A reverse proxy at the HTTP layer routes requests by URL pattern, terminates TLS, and may apply caching or rate limiting. An LLM proxy is a specialized reverse proxy that understands the LLM API surface: it parses the request body, evaluates the prompt classification, applies AI-specific policy, and commits the AI-specific audit record. The two can coexist: a reverse proxy can route to an LLM proxy for AI-specific handling.
- Is the proxy a single point of failure?
A policy enforcement proxy is on the critical path for AI requests. Operational design typically uses horizontal scaling, active-active deployment across availability zones, and short health checks to maintain availability. A failed-open configuration would let requests through during proxy outage, which trades the audit obligation for availability. A failed-closed configuration aligns with the regulatory posture but requires the operational investment in availability.
- How does the proxy handle streaming responses?
LLM provider APIs commonly support server-sent events for streaming responses. The proxy parses the stream as it arrives, can apply per-token classification or response-side redaction, and forwards the (possibly modified) stream to the application. The audit record covers the streaming session as a single decision with the final classification of the assembled response.
- Can a developer-tooling proxy like Helicone or LangSmith be the enterprise audit proxy?
Developer-tooling proxies are designed for the application developer audience and capture telemetry useful for debugging and prompt evaluation. They typically do not attach the enterprise IdP identity, do not evaluate per-route, per-role policies, and do not produce the cryptographically signed per-decision record an Article 12 review expects. They can complement an enforcement proxy but do not replace it for the regulatory record.

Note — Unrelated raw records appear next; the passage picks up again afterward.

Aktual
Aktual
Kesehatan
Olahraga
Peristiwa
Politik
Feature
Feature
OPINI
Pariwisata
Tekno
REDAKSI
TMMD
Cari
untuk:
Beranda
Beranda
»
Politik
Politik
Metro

- What about proxies that the LLM provider runs?
OpenAI, Anthropic, AWS Bedrock, and Azure OpenAI provide their own admin and audit features. The features capture the provider-side view of the API call. The view does not include the enterprise IdP identity unless explicit identity propagation is configured, and the audit record is generated by the provider whose system is the subject of the audit. The regulator generally expects an enterprise-side record independent of the provider being audited.